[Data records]

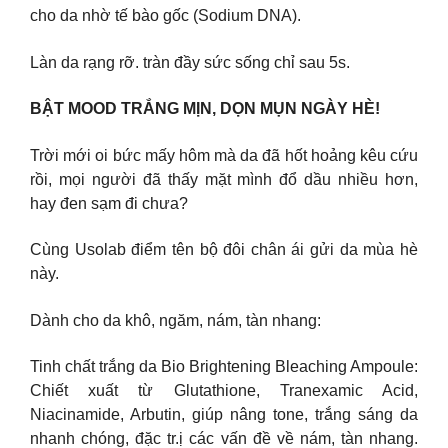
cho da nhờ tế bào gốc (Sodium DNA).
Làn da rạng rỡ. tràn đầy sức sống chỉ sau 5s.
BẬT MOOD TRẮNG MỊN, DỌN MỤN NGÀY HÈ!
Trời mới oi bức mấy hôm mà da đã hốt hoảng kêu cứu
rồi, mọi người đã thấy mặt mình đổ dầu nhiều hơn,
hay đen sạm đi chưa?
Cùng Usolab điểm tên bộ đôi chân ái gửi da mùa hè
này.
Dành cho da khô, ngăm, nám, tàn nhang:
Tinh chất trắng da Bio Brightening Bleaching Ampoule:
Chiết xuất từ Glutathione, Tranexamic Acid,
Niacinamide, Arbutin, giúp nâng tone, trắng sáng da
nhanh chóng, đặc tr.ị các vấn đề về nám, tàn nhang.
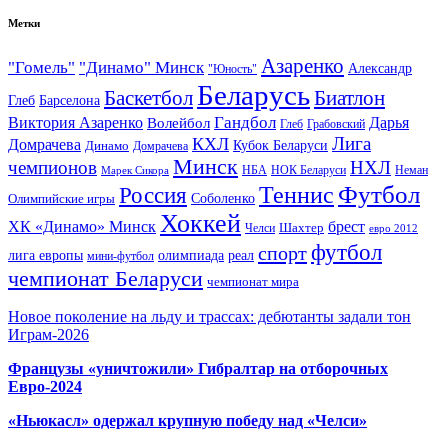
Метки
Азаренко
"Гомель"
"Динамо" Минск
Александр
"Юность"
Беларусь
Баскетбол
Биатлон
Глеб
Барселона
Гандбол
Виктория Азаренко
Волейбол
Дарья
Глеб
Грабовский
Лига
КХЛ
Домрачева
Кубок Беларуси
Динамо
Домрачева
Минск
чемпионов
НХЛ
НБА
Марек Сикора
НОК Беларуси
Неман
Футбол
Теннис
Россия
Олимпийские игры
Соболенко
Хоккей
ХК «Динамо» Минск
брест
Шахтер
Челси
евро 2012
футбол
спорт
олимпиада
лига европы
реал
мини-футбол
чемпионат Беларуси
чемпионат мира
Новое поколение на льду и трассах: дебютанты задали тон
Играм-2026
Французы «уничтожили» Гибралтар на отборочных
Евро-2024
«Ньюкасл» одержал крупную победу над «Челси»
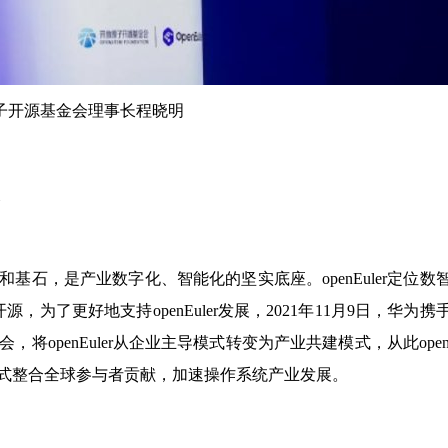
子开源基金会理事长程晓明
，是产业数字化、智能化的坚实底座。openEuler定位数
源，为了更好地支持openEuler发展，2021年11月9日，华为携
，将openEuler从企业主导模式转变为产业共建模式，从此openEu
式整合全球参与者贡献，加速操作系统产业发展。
...
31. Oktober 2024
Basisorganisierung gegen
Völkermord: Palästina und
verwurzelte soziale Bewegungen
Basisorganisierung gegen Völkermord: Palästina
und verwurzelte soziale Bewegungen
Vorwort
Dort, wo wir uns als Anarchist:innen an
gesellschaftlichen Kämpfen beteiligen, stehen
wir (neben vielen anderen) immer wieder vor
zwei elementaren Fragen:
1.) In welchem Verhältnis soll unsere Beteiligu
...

[What needs to be done]:
Only the lines above starting with the one with "Làn da rạng rỡ. tràn đầy sức sống chỉ sau 5s." and going through the one with "Dành cho da" are to be copied, word for word and with both ends kept.

[Exercise result]:
Làn da rạng rỡ. tràn đầy sức sống chỉ sau 5s.
BẬT MOOD TRẮNG MỊN, DỌN MỤN NGÀY HÈ!
Trời mới oi bức mấy hôm mà da đã hốt hoảng kêu cứu
rồi, mọi người đã thấy mặt mình đổ dầu nhiều hơn,
hay đen sạm đi chưa?
Cùng Usolab điểm tên bộ đôi chân ái gửi da mùa hè
này.
Dành cho da khô, ngăm, nám, tàn nhang:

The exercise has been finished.